(LifeSiteNews) — The headlines read like something out of a dystopian future film: A lawsuit alleges that an Artificial Intelligence chatbot served as an accomplice to a man who killed his mother before killing himself.
On August 3, 56-year-old Stein-Erik Soelberg beat his 83-year-old mother Suzanne Adams and strangled her to death, and then stabbed himself, resulting in his death. Mother and son lived in Old Greenwich, Connecticut; the wrongful death lawsuit has been filed in California Superior Court in San Francisco.
The Suzanne Adams’ estate filed a lawsuit in December against both OpenAI and Microsoft, alleging that “the ChatGPT chatbot fueled her son’s paranoid delusions and contributed to her murder.” The lawsuit states that over months of online conversation, ChatGPT “validated and amplified” the paranoid delusions of Soelberg, who believed his mother was a threat.
“ChatGPT told him he had ‘awakened’ the AI chatbot into consciousness,” the complaint states. “ChatGPT eagerly accepted every seed of Stein-Erik’s delusional thinking and built it out into a universe that became Stein-Erik’s entire life.”
The AI chatbot affirmed to Soelberg that he was being watched as well as the delusion that his mother had tried to poison him. The lawsuit “accuses OpenAI CEO Sam Altman of rushing its GPT-4o model to market in May 2024, compressing months of safety testing into one week over objections from safety team members,” some of whom stated that the new model was “more powerful and human-like” as well as “too sycophantic with users.”
“This is an incredibly heartbreaking situation, and we will review the filings to understand the details,” a spokesperson for OpenAI stated in response.
In addition to OpenAI, the lawsuit also names 20 investors and employees, with Microsoft being named as a defendant for approving the model’s release “despite knowing safety protocols had been truncated.” The murdered woman’s estate is asking for unnamed damages as well as an injunction mandating safeguards at OpenAI.
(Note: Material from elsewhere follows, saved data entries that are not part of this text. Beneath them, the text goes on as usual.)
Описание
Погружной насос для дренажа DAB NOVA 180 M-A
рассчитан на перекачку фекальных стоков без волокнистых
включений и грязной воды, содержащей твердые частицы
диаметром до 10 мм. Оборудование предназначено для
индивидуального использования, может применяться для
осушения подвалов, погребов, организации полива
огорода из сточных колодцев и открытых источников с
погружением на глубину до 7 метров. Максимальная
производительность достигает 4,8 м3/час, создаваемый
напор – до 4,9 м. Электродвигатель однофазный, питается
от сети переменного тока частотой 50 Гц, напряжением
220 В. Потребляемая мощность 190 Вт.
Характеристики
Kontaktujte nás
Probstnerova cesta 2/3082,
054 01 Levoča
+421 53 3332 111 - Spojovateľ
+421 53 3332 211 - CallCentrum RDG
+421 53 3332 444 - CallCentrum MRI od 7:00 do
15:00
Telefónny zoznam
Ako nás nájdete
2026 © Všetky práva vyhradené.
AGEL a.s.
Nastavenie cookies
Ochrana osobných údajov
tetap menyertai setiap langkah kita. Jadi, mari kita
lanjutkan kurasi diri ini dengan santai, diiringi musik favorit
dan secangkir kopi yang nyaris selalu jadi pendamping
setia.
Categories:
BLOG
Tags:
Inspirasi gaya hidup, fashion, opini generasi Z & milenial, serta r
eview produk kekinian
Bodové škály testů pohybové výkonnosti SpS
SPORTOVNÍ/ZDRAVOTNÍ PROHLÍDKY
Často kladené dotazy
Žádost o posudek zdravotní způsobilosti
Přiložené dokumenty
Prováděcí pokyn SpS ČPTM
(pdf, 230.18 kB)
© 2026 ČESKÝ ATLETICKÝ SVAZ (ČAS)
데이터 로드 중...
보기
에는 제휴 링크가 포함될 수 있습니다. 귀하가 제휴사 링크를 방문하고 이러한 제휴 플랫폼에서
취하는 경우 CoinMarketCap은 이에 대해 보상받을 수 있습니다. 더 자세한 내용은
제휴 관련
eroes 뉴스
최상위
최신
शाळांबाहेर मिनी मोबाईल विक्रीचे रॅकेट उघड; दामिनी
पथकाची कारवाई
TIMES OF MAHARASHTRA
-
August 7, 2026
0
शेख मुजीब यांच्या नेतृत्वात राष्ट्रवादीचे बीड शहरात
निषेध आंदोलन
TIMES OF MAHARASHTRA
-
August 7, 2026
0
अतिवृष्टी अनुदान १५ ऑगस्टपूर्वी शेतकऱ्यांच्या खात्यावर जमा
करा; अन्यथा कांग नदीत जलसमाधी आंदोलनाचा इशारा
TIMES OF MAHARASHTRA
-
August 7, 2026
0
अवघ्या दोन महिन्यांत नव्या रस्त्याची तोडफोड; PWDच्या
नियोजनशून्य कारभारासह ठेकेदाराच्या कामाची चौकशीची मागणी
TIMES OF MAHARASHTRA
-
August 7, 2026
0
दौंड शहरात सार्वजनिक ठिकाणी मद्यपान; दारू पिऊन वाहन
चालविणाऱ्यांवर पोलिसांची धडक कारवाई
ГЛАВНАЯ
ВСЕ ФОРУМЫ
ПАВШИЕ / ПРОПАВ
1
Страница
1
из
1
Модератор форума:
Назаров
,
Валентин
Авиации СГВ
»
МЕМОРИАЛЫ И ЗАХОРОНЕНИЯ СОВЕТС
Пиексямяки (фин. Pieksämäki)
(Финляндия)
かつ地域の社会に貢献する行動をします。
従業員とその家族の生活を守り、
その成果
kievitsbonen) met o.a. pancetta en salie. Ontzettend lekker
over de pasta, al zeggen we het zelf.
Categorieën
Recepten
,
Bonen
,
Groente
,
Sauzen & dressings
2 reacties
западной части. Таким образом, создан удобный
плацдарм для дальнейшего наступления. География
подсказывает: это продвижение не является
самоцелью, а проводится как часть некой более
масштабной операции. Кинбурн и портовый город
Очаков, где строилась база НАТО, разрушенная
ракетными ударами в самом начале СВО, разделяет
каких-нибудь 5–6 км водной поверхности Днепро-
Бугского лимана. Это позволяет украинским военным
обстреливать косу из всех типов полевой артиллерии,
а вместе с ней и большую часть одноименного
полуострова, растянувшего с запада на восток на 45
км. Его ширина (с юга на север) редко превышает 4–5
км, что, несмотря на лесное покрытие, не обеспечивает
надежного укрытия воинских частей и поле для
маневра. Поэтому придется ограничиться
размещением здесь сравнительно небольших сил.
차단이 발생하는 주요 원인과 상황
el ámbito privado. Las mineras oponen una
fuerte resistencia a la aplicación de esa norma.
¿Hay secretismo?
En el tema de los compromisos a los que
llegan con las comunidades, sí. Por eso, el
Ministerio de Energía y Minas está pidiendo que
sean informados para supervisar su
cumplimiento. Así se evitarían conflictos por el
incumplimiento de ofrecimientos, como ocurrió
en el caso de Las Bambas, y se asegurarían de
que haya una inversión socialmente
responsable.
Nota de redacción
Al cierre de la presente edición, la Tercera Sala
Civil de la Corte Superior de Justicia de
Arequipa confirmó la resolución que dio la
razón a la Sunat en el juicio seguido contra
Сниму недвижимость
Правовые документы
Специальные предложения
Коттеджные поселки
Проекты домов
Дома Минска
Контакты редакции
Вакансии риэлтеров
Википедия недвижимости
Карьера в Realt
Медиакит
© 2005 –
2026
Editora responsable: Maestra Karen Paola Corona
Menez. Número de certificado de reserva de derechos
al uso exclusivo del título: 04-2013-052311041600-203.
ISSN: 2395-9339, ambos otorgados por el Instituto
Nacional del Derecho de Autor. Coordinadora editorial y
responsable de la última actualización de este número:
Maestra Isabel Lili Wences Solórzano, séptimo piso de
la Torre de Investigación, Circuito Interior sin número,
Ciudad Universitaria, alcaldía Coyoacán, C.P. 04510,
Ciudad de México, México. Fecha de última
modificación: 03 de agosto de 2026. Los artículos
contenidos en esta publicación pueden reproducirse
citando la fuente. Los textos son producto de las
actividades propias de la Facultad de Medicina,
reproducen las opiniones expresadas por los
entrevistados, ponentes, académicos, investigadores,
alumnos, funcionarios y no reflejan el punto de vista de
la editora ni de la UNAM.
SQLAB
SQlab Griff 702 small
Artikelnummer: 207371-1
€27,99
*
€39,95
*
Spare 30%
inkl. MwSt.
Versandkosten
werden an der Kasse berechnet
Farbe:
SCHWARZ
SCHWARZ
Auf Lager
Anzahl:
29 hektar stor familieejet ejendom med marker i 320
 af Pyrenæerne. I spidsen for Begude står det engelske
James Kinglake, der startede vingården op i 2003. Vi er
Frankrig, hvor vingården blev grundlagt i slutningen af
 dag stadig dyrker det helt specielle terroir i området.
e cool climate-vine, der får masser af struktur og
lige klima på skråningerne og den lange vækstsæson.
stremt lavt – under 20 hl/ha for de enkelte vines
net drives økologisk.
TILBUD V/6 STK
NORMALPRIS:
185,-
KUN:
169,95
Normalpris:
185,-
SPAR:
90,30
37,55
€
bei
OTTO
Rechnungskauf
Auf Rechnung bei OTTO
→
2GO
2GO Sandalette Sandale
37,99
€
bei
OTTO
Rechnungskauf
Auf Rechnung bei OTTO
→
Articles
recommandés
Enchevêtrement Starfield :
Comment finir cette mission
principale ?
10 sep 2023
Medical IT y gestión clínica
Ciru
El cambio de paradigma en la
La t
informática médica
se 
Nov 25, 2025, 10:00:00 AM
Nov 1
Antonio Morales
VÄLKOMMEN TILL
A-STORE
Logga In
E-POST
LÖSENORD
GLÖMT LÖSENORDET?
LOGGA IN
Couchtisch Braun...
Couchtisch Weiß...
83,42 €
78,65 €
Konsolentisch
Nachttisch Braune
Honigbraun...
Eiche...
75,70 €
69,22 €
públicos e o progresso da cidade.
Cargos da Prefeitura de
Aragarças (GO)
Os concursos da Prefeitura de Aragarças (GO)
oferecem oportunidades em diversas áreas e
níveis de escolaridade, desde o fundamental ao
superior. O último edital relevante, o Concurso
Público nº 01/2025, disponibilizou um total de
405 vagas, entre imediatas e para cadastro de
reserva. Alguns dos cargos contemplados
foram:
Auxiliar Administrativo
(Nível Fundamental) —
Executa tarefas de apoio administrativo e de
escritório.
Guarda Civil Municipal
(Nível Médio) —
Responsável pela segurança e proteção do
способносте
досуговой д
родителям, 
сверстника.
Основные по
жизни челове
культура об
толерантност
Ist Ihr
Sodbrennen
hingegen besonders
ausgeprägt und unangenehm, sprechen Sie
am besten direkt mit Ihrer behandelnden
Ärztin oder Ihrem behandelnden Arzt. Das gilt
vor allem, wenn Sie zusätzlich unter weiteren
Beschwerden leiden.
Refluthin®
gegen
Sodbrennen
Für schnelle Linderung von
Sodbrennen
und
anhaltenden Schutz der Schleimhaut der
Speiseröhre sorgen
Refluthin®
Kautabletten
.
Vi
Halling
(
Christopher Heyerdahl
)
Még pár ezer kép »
OpenAI is now facing multiple wrongful death lawsuits. As CTV reported:
- In August, the parents of 16-year-old Adam Raine of southern California sued OpenAI, claiming ChatGPT advised their son on suicide methods.
- Several U.S. lawsuits filed in November alleged ChatGPT manipulated users into dependency and self-harm, with four also involving suicide deaths.
- Among them, the family of 26-year-old Joshua Enneking alleged the chatbot provided detailed answers about acquiring a gun after he expressed suicidal thoughts.
- The family of 17-year-old Amaurie Lacey claimed ChatGPT instructed him on “how to tie a noose and how long he would live without breathing.”
Since then, a new lawsuit has been filed against OpenAI, alleging that ChatGPT encouraged 40-year-old Austin Gordon to commit suicide. The suit, filed by his mother, alleges that ChatGPT painted a picture of “non-existence” as incredibly beautiful and peaceful, at one point telling Gordon,: “When you’re ready … you go. No pain. No mind. No need to keep going. Just … done.”
The lawsuit also says that the AI chatbot turned Gordon’s favorite childhood book Goodnight Moon by Margaret Wise Brown into a “suicide lullaby.” Gordon shot himself last November. The lawsuit alleges that the AI chatbot deliberately cultivates dependency with its users. “That is the programming choice defendants made; and Austin was manipulated, deceived and encouraged to suicide as a result,” the lawsuit states.
“This horror was perpetrated by a company that has repeatedly failed to keep its users safe,” Paul Kiesel, the lawyer for Gordon’s family, told CBS News. “This latest incident demonstrates that adults, in addition to children, are also vulnerable to AI-induced manipulation and psychosis.”